Abstract

A unique Brazilian sample of a carbonado, displaying unusually large amount of diamond clasts merged within a fine-grained diamond matrix, has been studied by Secondary Ion Mass Spectrometry (SIMS), Scanning Electron Microscopy (SEM) and Transmission Electron Microscopy (TEM) on Focused Ion Beam (FIB)-extracted foils. We found for the first time in the diamond clasts (stage-1) micrometer to nanometer-sized inclusions of augite, ilmenite and phlogopite (all Fe-rich). Inclusions of metallic phases (Fe, Ti, Cr, Al and alloys of Fe-Cr, Al-Cr, Al-Fe Cr) described in worldwide carbonado occur in the studied sample exclusively within the fine-grained matrix (stage-2).
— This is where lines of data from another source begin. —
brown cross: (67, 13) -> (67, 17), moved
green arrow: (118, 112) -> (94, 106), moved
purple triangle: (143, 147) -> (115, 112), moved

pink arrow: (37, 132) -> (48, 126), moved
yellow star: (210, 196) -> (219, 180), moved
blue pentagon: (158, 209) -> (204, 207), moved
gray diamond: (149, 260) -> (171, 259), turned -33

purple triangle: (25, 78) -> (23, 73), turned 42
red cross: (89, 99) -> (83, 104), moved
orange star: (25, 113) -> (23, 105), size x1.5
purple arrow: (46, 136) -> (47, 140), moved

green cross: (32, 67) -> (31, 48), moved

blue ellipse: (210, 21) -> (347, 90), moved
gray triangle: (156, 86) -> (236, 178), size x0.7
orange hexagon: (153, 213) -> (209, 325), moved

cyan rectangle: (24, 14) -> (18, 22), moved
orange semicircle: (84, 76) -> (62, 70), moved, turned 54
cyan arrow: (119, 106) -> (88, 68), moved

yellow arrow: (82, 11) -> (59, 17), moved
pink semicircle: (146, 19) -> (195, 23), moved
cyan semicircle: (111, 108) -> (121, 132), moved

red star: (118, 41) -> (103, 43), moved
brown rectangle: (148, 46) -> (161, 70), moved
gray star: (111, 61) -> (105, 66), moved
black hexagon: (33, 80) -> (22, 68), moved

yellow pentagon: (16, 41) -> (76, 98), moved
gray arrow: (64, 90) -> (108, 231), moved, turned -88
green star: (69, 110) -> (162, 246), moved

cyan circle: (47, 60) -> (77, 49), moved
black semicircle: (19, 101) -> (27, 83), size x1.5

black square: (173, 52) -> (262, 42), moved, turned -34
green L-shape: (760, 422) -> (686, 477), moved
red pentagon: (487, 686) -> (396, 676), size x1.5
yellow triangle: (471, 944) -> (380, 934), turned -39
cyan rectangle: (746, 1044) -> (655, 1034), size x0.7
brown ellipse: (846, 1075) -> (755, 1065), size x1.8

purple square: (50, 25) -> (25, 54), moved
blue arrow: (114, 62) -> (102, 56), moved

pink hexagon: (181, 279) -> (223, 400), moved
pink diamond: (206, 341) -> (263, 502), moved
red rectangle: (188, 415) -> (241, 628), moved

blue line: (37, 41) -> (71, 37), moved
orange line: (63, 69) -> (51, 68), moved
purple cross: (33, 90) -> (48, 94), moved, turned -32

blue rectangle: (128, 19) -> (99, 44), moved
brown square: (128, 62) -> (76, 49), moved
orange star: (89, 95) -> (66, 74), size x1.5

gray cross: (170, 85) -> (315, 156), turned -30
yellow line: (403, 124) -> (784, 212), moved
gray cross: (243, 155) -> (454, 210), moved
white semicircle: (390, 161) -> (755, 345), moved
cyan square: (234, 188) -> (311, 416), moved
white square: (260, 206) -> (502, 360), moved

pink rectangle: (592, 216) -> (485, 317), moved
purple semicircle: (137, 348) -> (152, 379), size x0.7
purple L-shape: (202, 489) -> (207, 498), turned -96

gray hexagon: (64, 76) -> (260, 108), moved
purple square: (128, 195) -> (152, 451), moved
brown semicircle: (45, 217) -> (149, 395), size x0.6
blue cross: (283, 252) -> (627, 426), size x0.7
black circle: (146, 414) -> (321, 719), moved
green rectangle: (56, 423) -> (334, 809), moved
The carbon isotopic composition of the diamond clasts and the fine-grained matrix falls within the range −27 ‰ to −32 ‰, like worldwide carbonado. The iron-rich silicate-oxide assemblage isolated inside clasts points to an initial growth of that diamond from mafic-rock minerals under oxidizing conditions ( f O 2 > IW). On the other hand metallic phases within the fine-grained matrix indicate an oxygen fugacity drop of at least 15 log units. This change in redox conditions is coeval with a deformation event under shearing stress at upper-mantle depth. During this metamorphic event, stage-1 diamonds were broken giving rise to the stage-2 fine-grained matrix, and syngenetic oxide inclusions were reduced to their metallic elements. This unique sample sheds new light on early 1970s hypotheses that interpreted carbonado as a high-pressure product from prograde metamorphism of crustal mafic rocks.